Réclamant un examen approfondi, neutre et indépendant sur la saga des rendez-vous de films de Montréal, Serge Losique dénonce un «putsch insensé de Téléfilm (avec la complicité de la SODEC) contre le FFM, venu ternir l'image de Montréal sur la scène internationale».

Et de préciser qu'à deux reprises, il a tenté d'obtenir un rendez-vous avec le directeur de Téléfilm, Wayne Clarkson. En vain. Les poursuites de Serge Losique contre Téléfilm ne lui ouvrent guère les portes de l'institution fédérale mais, à son avis, il faudrait séparer l'aspect juridique des débats culturels en lui demandant de participer à une réflexion collective.

«Si on m'invite à un post mortem sur la saga des festivals, j'irai, précise-t-il au Devoir, mais pas avec Spectra. Ces gens-là ont volé mon nom. Dès 1995, ils ont enregistré l'entité "Festival international de films de Montréal", qui appartient juridiquement au FFM. Ça fait longtemps qu'ils se préparent à investir les rendez-vous de cinéma. Allons-nous permettre à Spectra de contrôler toute la culture à Montréal? Des actionnaires siègent à leur conseil d'administration. Veut-on servir la culture ou le commerce?»

N'en déplaise à ses concurrents, Serge Losique assure qu'il y aura bel et bien une 30e édition du FFM, et même une 31e. «Les institutions avaient créé des incertitudes cette année, poursuit-il, mais les commanditaires sont satisfaits de notre rayonnement et nous confirmerons bientôt le nom des partenaires qui nous appuient en 2006.»

Le président du FFM déclare réclamer rétroactivement son dû auprès des ministères — dont Tourisme-Québec — et des institutions qui lui ont fait faux bond cette année en lui retirant leurs subsides. «Ils ne peuvent plus ignorer l'opinion publique. Les gens sont venus au FFM, pas au FIFM. J'ai des expertises. Je ne m'improvise pas directeur d'un orchestre symphonique du jour au lendemain. Nos taxes paient le scandale qu'ils ont créé. Où allons-nous?»

De l'avis de Serge Losique, les discussions devraient se faire avec d'autres institutions que Téléfilm et la SODEC, lesquelles sont juges et parties. Il appelle à la création d'un Bureau des festivals, au-dessus de Téléfilm Canada, apte à superviser tout ce qui se trame dans le secteur.
1 commentaire
  • Nicole Ouellette - Abonnée 29 septembre 2005 15 h 00

    Et une autre boîte va tout régler

    À Montréal, à Québec, au Canada la jungle est toute petite et ceux qui sont nommés dans les structures proviennent tous de la même petite jungle. Une autre structure telle que préconisée par M. Losique qui n'a pas la réputation d'être très flexible devant les structures, aura rapidement les mêmes défauts que ceux qu'ils prêtent actuellement à Téléfilm Canada et à la Sodec, et même pire s'il y a lieu.

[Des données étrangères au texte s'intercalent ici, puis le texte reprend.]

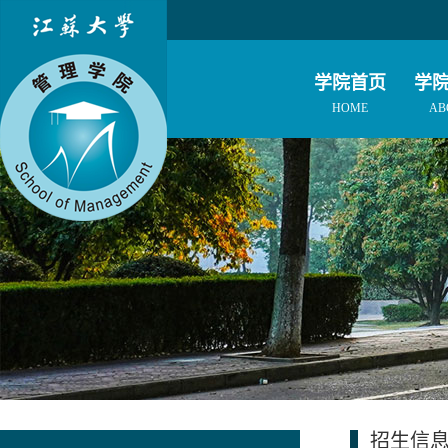
学院首页
学
HOME
AB
招生信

    Je ne le vois pas au-delà de son indignation et de ce récent petit triomphe ponctuel se demander quel rôle il a joué dans ce qu'on appelle maintenant un « merdier ». Non, c'est merveilleux il est devenu une victime aux yeux des médias qui eux n'ont plus ne sont pas sans faute dans cette histoire. Il y bien quelqu'un qui va trouver qu'un Bureau des festivals est une bonne idée ne serait-ce que pour quelques nouveaux postes permanents à l'horizon.

    Et personne pour se demander quelle vocation un « nouveau » festival devrait se donner si celle de M. Losique commençait à battre de l'aile. On se lance dans le même marché feignant de n'y voir qu'un problème avec la tête dirigeante.

    Et bien là, personnellement, je ne vois qu'un problème qui a doublé et toujours pas de solutions pour les cinéphiles qui eux ne veulent d'un festival, dit international, que voir du bon cinéma, une fois par année, qu'ils n'auraient jamais l'occasion de voir habituellement, le marché étant ce qu'il est.

    Et tout ce qu'on a maintenant, c'est deux entêtés au lieu d'un, qui ne lâcheront rien ni l'un ni l'autre. Je cherche en vain une vision sur le cinéma ou les festivals de cinéma en 2005,là-dedans.